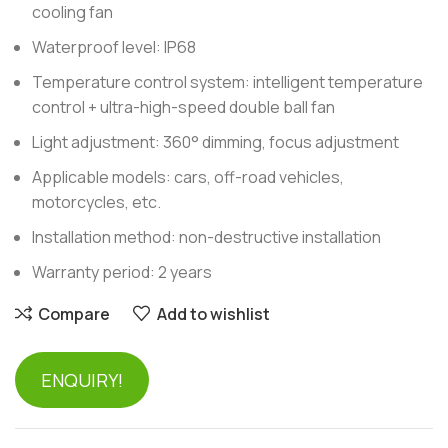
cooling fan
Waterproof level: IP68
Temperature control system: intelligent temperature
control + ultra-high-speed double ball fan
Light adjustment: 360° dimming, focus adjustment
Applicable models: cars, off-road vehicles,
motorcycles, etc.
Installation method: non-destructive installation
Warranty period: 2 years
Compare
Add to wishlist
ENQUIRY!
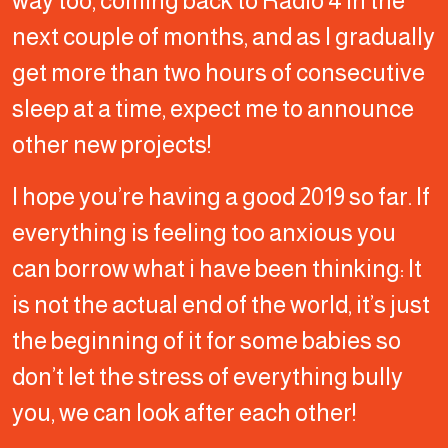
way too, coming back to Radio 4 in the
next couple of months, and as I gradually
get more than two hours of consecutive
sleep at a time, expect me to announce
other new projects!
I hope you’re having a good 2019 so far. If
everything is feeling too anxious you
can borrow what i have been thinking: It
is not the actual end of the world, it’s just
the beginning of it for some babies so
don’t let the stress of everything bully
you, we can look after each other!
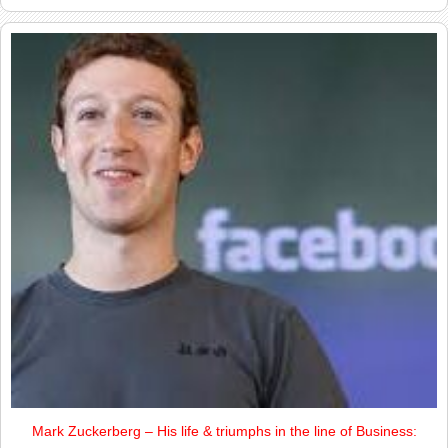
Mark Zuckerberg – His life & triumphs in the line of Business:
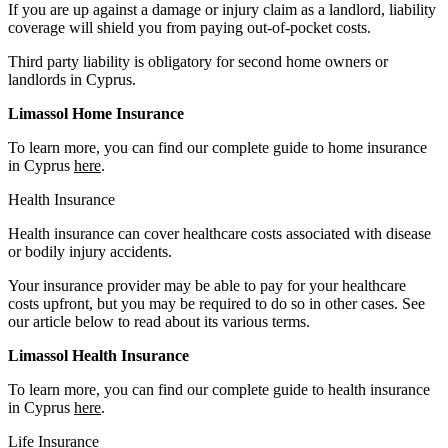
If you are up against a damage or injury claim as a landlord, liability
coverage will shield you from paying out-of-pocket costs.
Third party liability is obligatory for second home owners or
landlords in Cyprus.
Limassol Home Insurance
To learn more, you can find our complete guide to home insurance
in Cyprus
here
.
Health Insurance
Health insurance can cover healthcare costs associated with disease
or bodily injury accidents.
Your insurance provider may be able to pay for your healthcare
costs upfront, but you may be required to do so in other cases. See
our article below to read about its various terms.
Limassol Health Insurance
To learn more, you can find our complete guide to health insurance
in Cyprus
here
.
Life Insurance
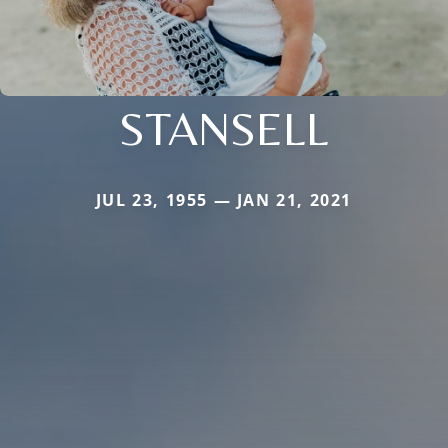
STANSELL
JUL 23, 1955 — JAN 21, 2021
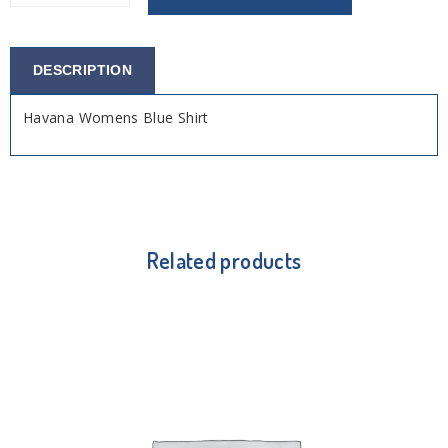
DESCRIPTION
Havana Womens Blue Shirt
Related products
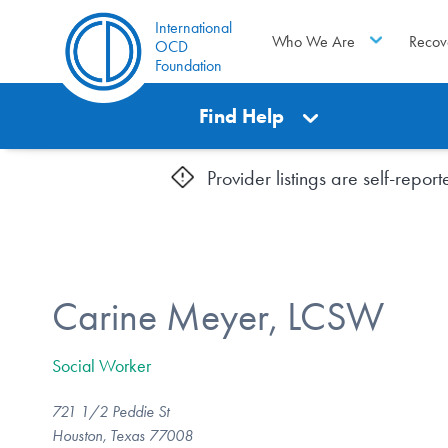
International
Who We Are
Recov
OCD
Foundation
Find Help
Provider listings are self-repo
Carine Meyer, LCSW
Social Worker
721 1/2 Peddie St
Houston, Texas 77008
########
▶ **Try it**
Leave the images behind and write out every entry exactly.

▶ **Answer to this exercise**
cooling fan
Waterproof level: IP68
Temperature control system: intelligent temperature
control + ultra-high-speed double ball fan
Light adjustment: 360° dimming, focus adjustment
Applicable models: cars, off-road vehicles,
motorcycles, etc.
Installation method: non-destructive installation
Warranty period: 2 years
Compare
Add to wishlist
ENQUIRY!
way too, coming back to Radio 4 in the
next couple of months, and as I gradually
get more than two hours of consecutive
sleep at a time, expect me to announce
other new projects!
I hope you’re having a good 2019 so far. If
everything is feeling too anxious you
can borrow what i have been thinking: It
is not the actual end of the world, it’s just
the beginning of it for some babies so
don’t let the stress of everything bully
you, we can look after each other!
Mark Zuckerberg – His life & triumphs in the line of Business:
If you are up against a damage or injury claim as a landlord, liability
coverage will shield you from paying out-of-pocket costs.
Third party liability is obligatory for second home owners or
landlords in Cyprus.
Limassol Home Insurance
To learn more, you can find our complete guide to home insurance
in Cyprus
here
.
Health Insurance
Health insurance can cover healthcare costs associated with disease
or bodily injury accidents.
Your insurance provider may be able to pay for your healthcare
costs upfront, but you may be required to do so in other cases. See
our article below to read about its various terms.
Limassol Health Insurance
To learn more, you can find our complete guide to health insurance
in Cyprus
here
.
Life Insurance
STANSELL
JUL 23, 1955 — JAN 21, 2021
DESCRIPTION
Havana Womens Blue Shirt
Related products
International
Who We Are
Recov
OCD
Foundation
Find Help
Provider listings are self-repo
Carine Meyer, LCSW
Social Worker
721 1/2 Peddie St
Houston, Texas 77008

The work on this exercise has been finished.